Il voulait dire héraldiques. Picard n’était pas fixé sur le sens de bien des mots.

Tout en causant au portrait, il s’était mis en toilette de nuit, il avait escaladé les degrés du lit royal et s’était assis sur la couverture armoriée.

Une piqûre le fit bondir.

Une grosse épingle noire sortait et maintenait un morceau de papier blanc sur lequel se détachait une main noire.

Il y avait à cette main cinq doigts et un pouce énorme qui se dressait menaçant.

— Qu’est-ce que c’est que ça ? murmura le Roi, fort surpris. Mais sa stupeur ne fut pas longue.

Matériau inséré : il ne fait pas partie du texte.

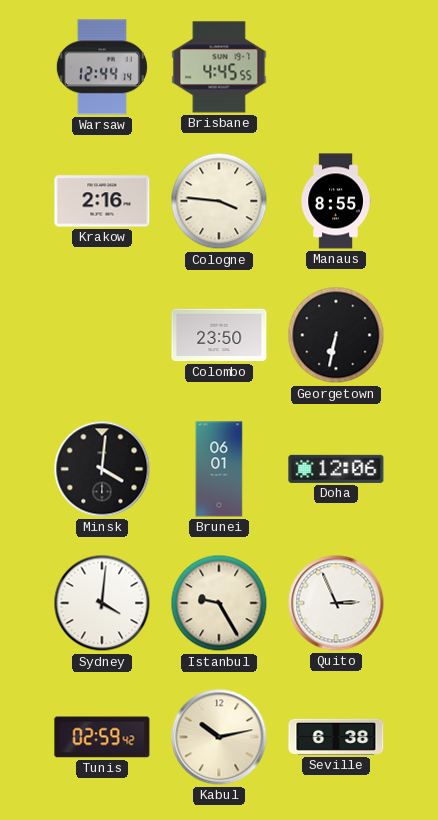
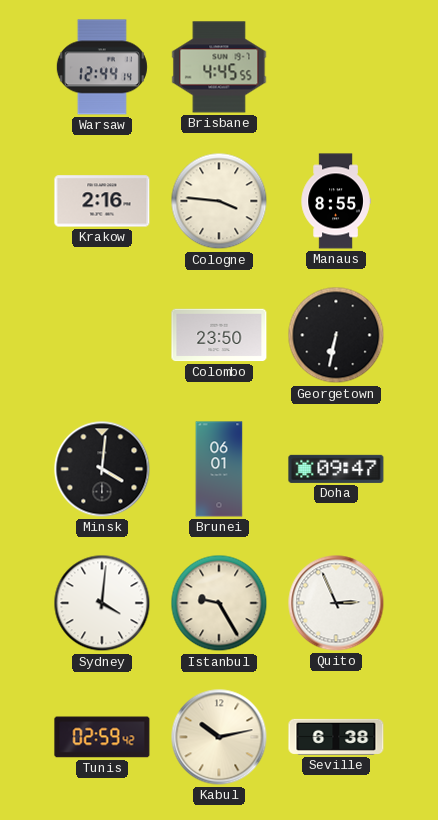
Doha: 12:06 -> 09:47
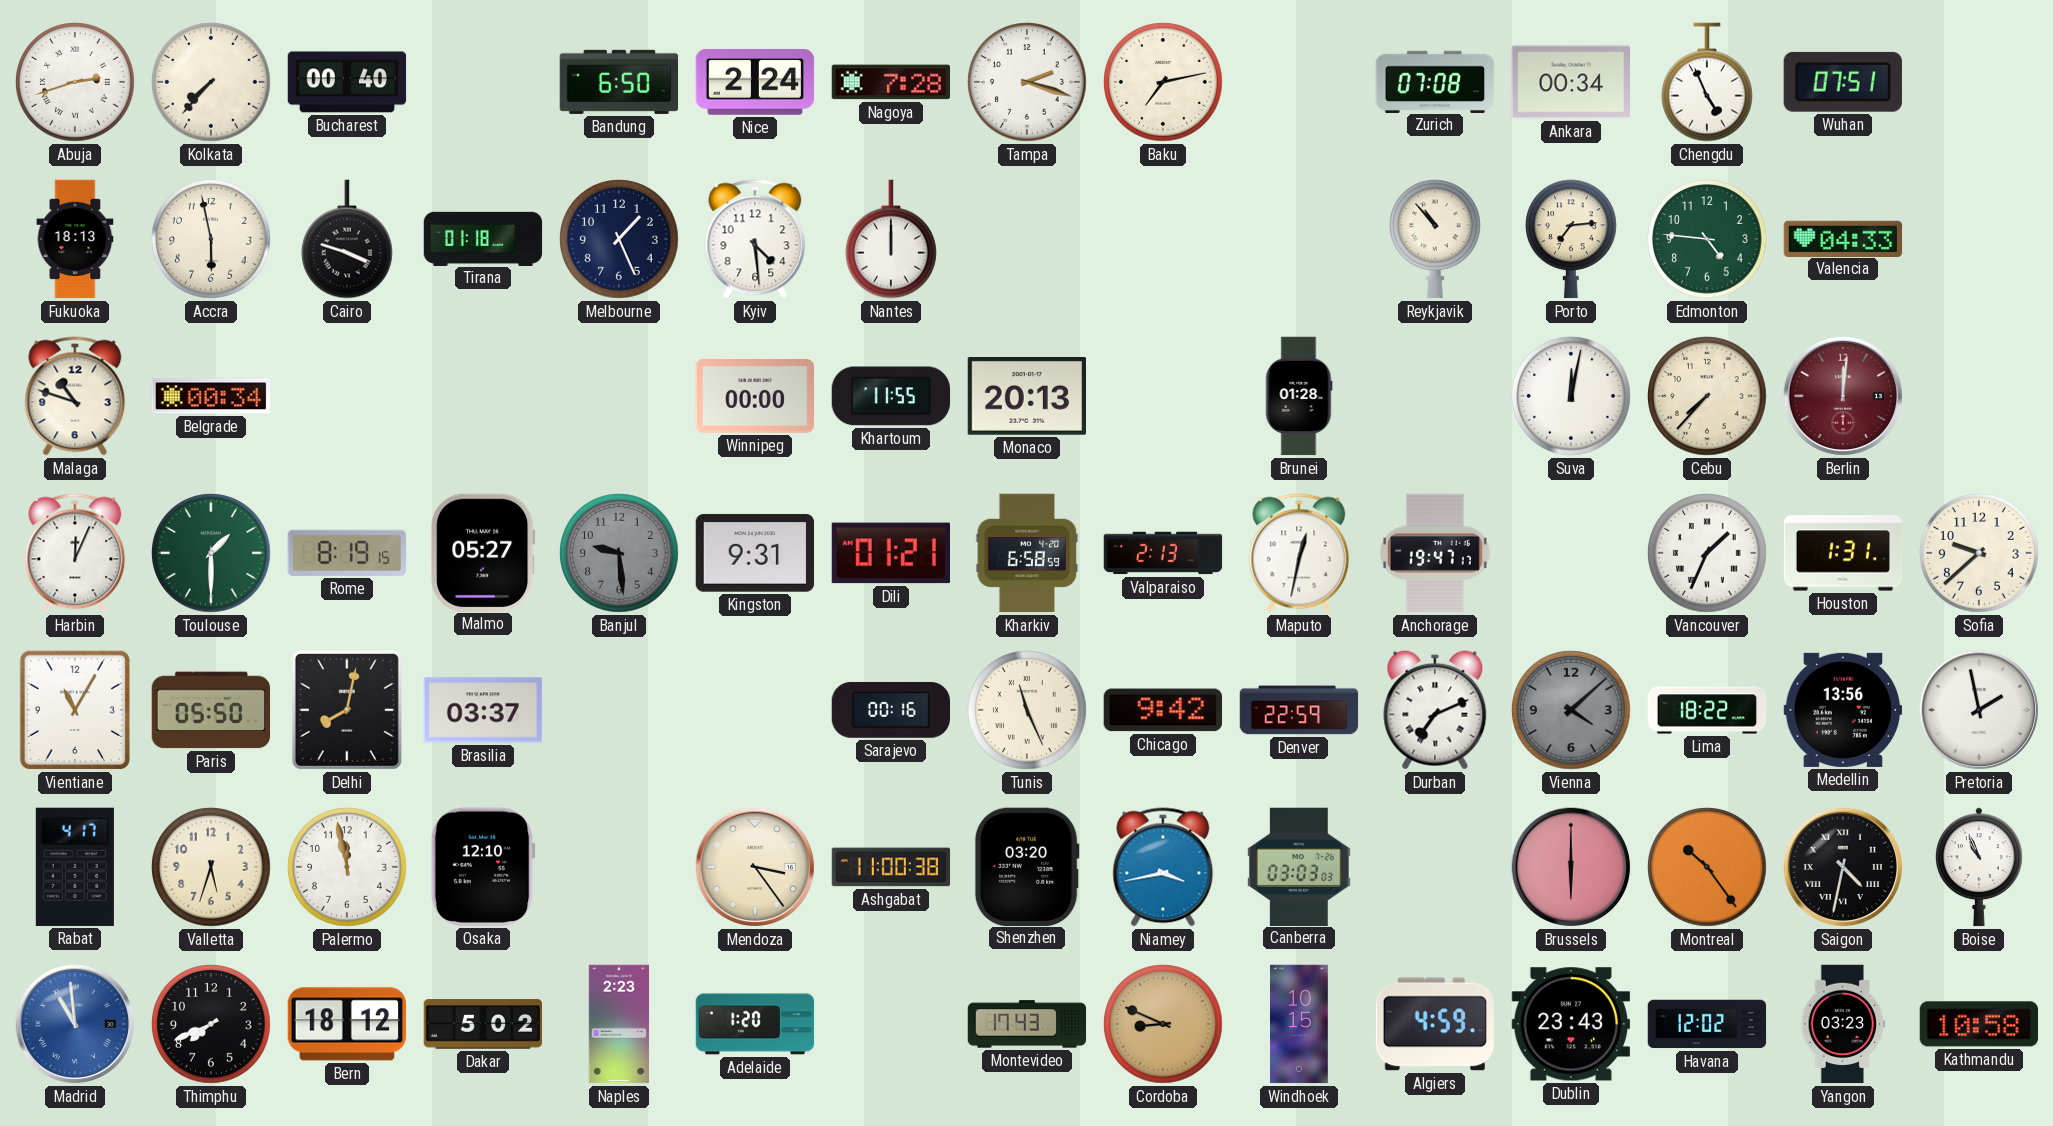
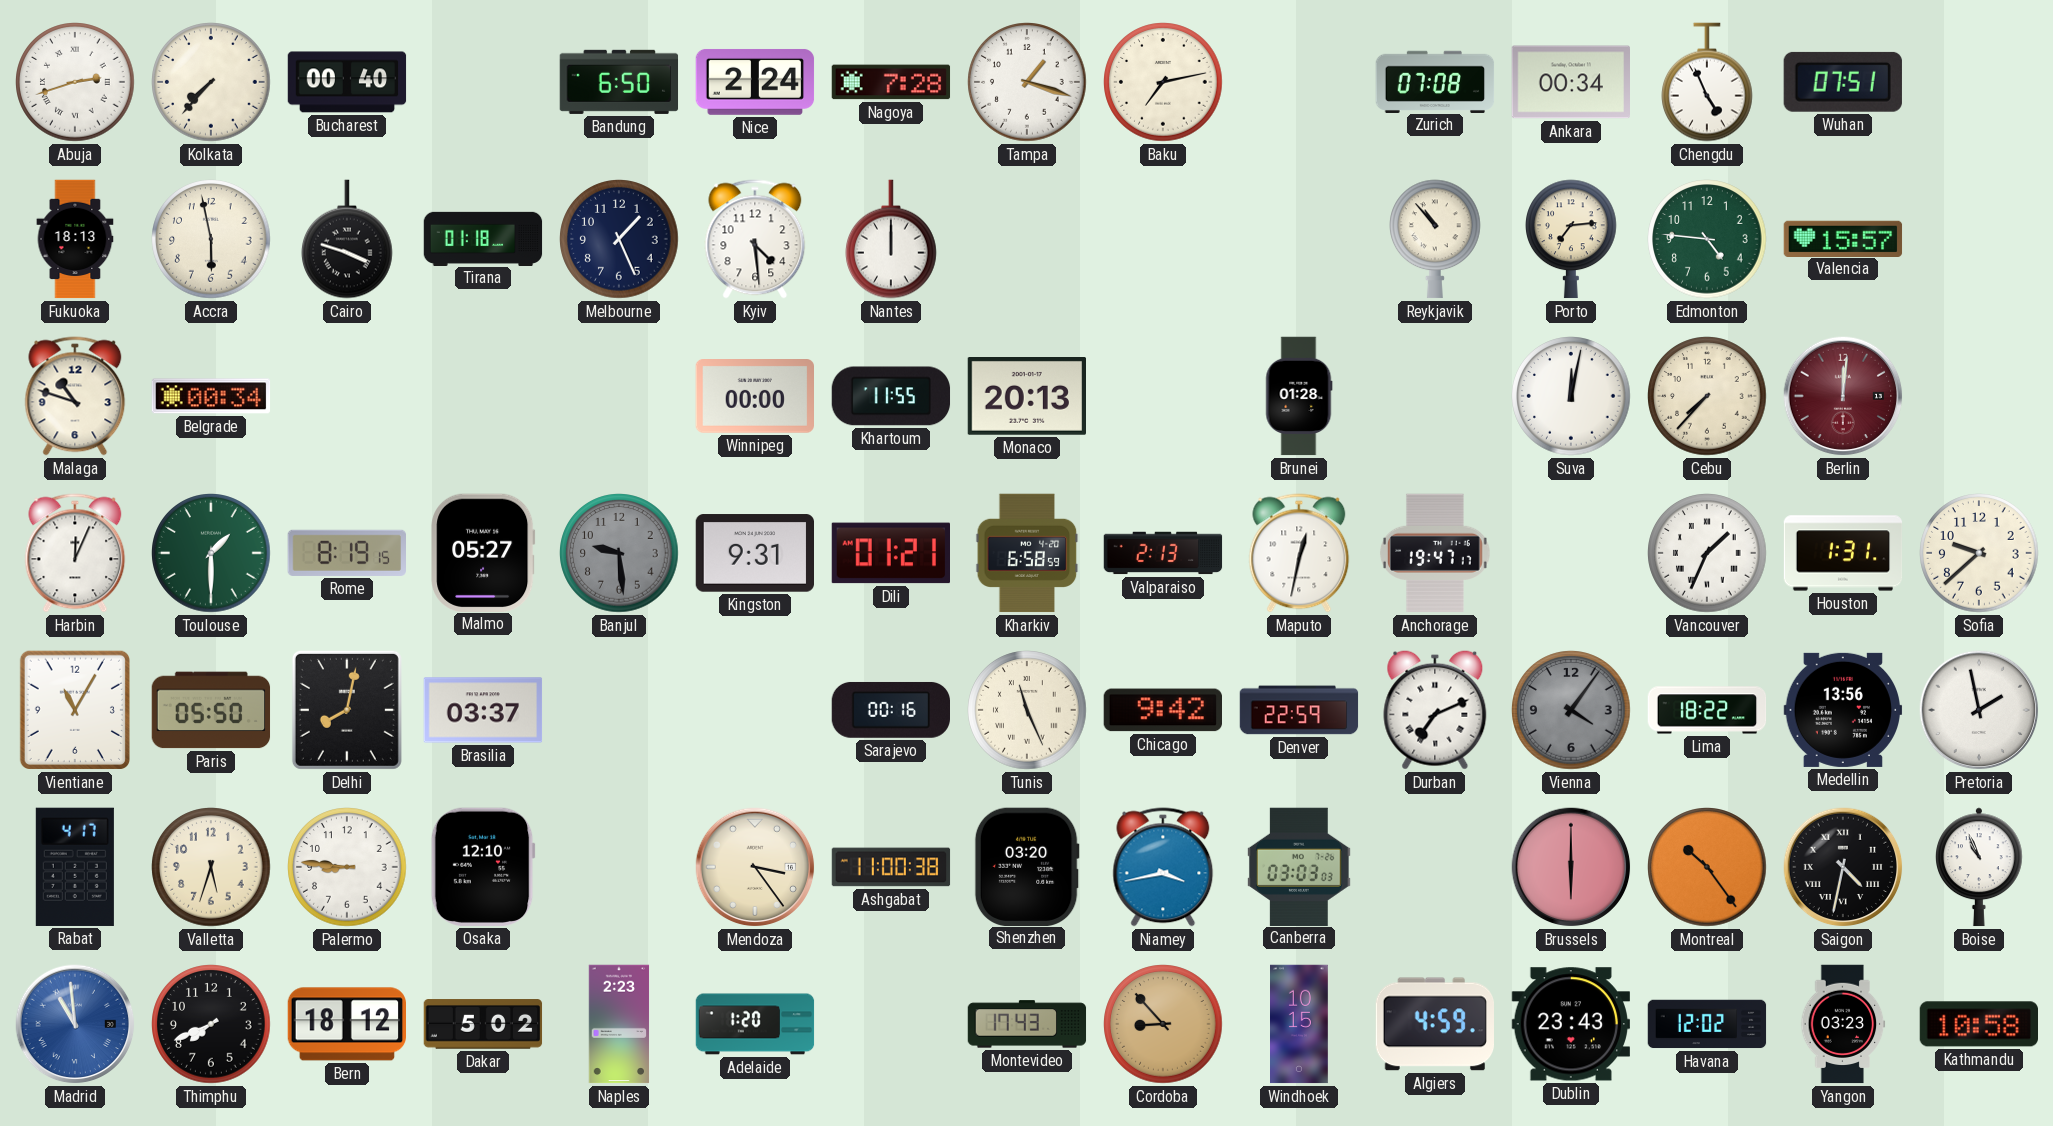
Tampa: 2:18 -> 1:18
Valencia: 04:33 -> 15:57
Vienna: 4:08 -> 4:06
Palermo: 11:58 -> 8:46
Cordoba: 8:49 -> 8:53
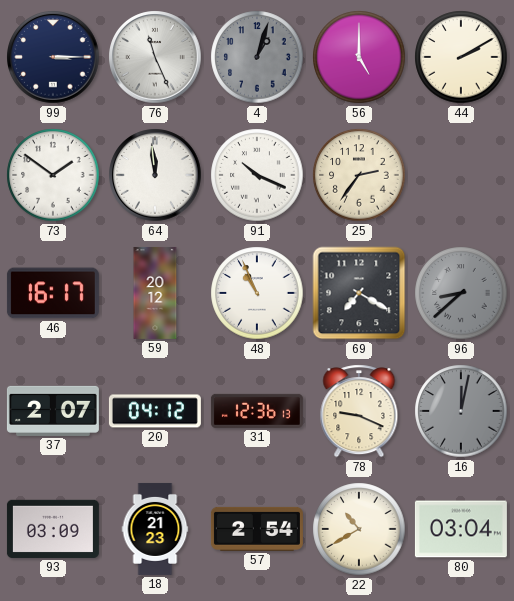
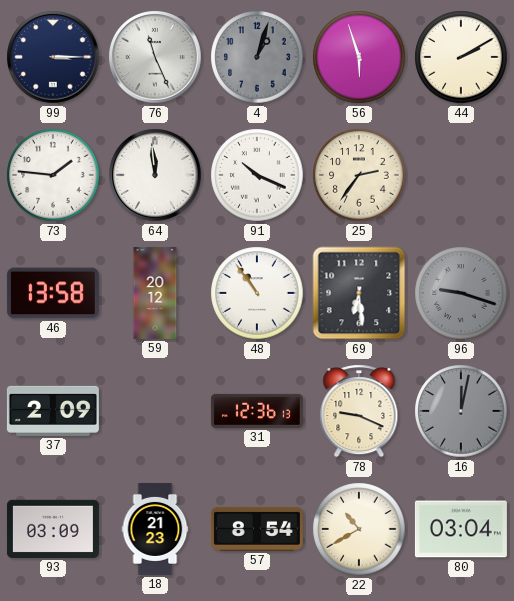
56: 5:00 -> 5:57
73: 1:51 -> 1:46
46: 16:17 -> 13:58
48: 10:56 -> 10:54
69: 7:20 -> 6:29
96: 8:38 -> 9:18
37: 2:07 -> 2:09
20: 04:12 -> none
57: 2:54 -> 8:54
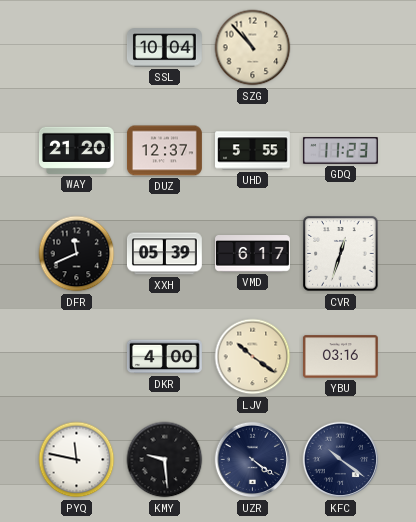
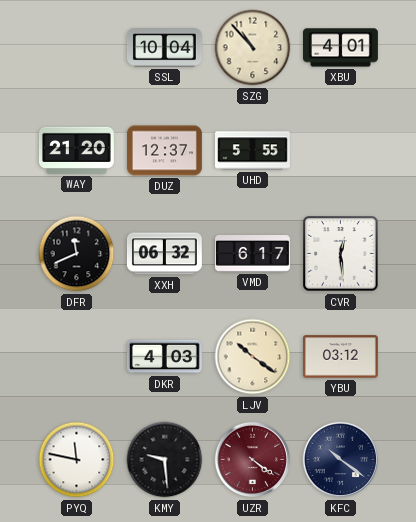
XBU: none -> 4:01
GDQ: 11:23 -> none
XXH: 05:39 -> 06:32
CVR: 12:33 -> 12:29
DKR: 4:00 -> 4:03
YBU: 03:16 -> 03:12
UZR dial: navy -> burgundy
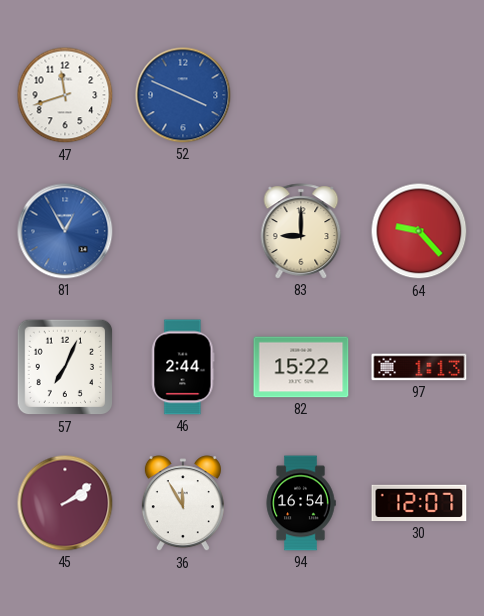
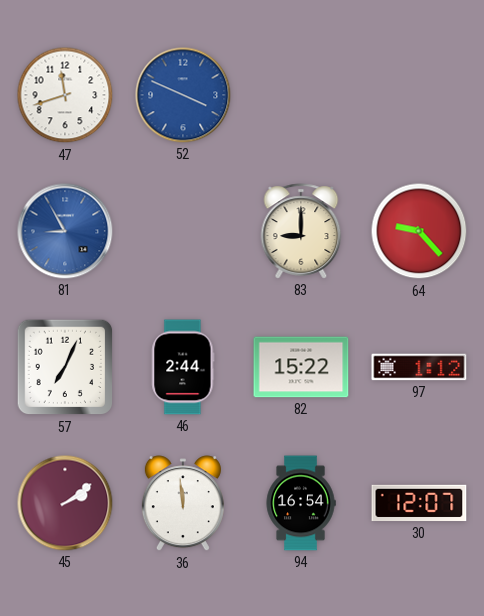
81: 12:55 -> 8:55
97: 1:13 -> 1:12
36: 11:55 -> 11:59
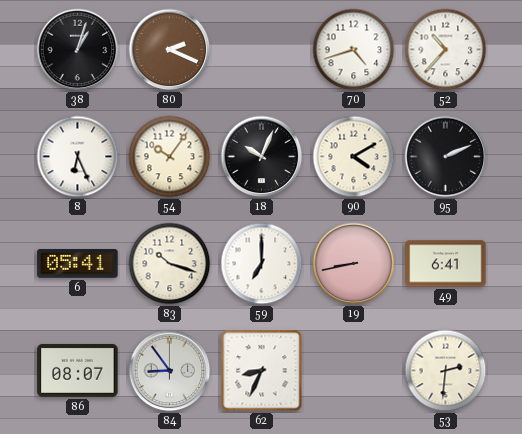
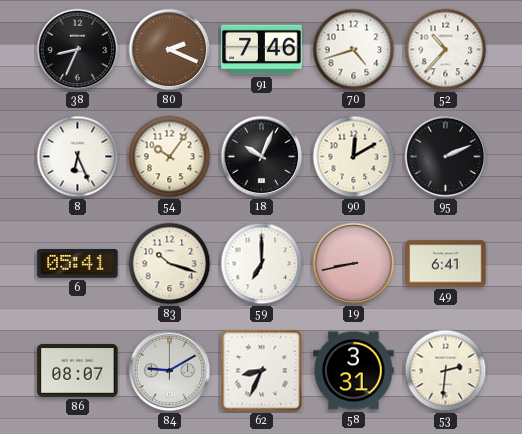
38: 1:03 -> 8:34
91: none -> 7:46
90: 4:10 -> 12:10
84: 8:54 -> 9:10
58: none -> 3:31
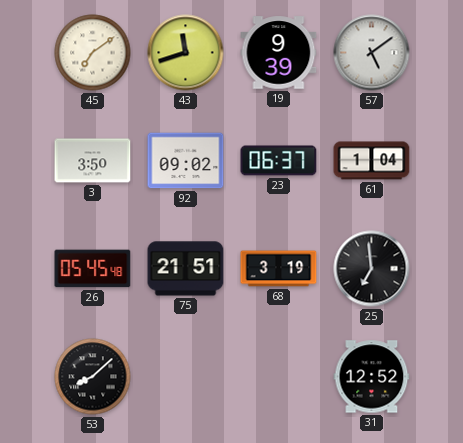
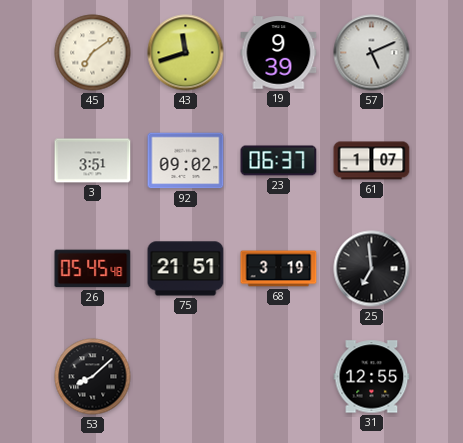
57: 5:09 -> 5:11
3: 3:50 -> 3:51
61: 1:04 -> 1:07
31: 12:52 -> 12:55
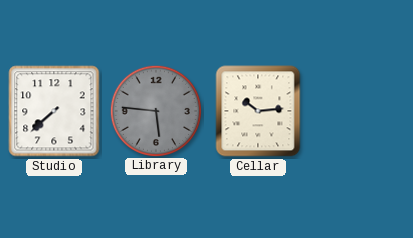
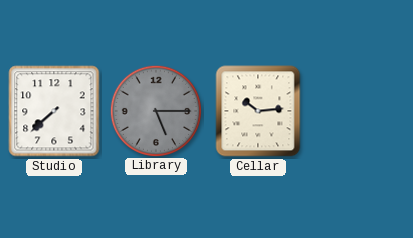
Library: 5:46 -> 5:15
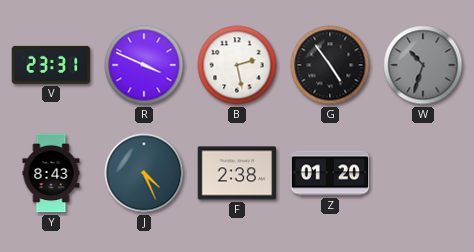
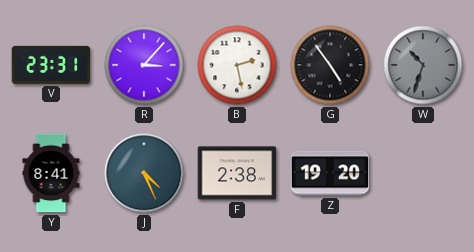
R: 3:49 -> 3:07
Y: 8:43 -> 8:41
Z: 01:20 -> 19:20
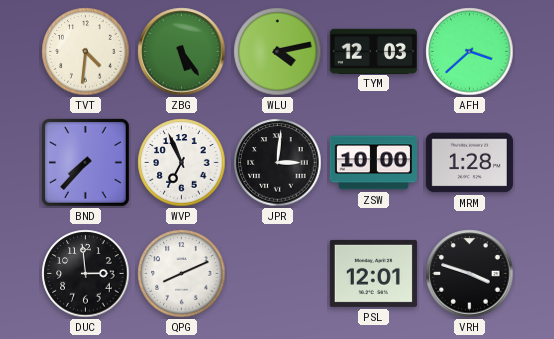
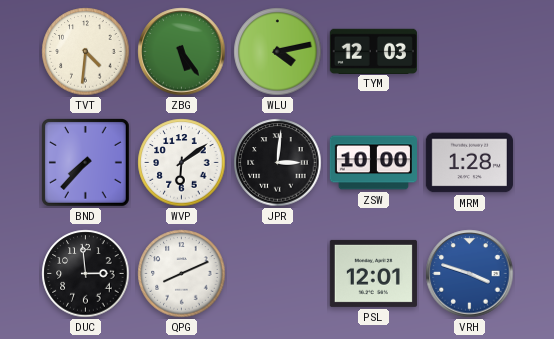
AFH: 3:38 -> none
WVP: 6:56 -> 6:09
VRH dial: black -> blue
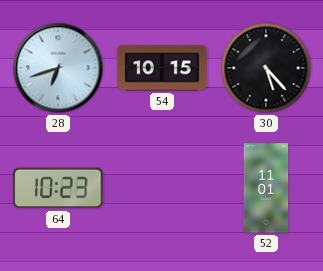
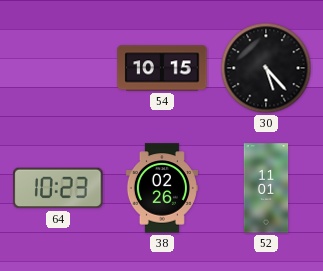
28: 6:42 -> none
38: none -> 02:26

— Farceur ! cria-t-il, très haut. Un mot croisé ! hé, Sava ?

À ce moment il éprouva une commotion et crut à un tremblement de terre.

— Ça bouge ! dit-il.

Il regarda autour de lui, dans la chambre. Les murs semblaient immobiles.

Une seconde commotion l’épouvanta.

— Sans blague, mais ça descend ? Holà !…

Sa voix résonna dans la nuit. Rien ne lui répondit, mais toutes les lumières s’éteignirent. Effrayé, il se blottit dans ses draps, cachant sa tête.

Alors, à sa grande frayeur, le lit commença à s’enfoncer dans le plancher, vers une destination inconnue.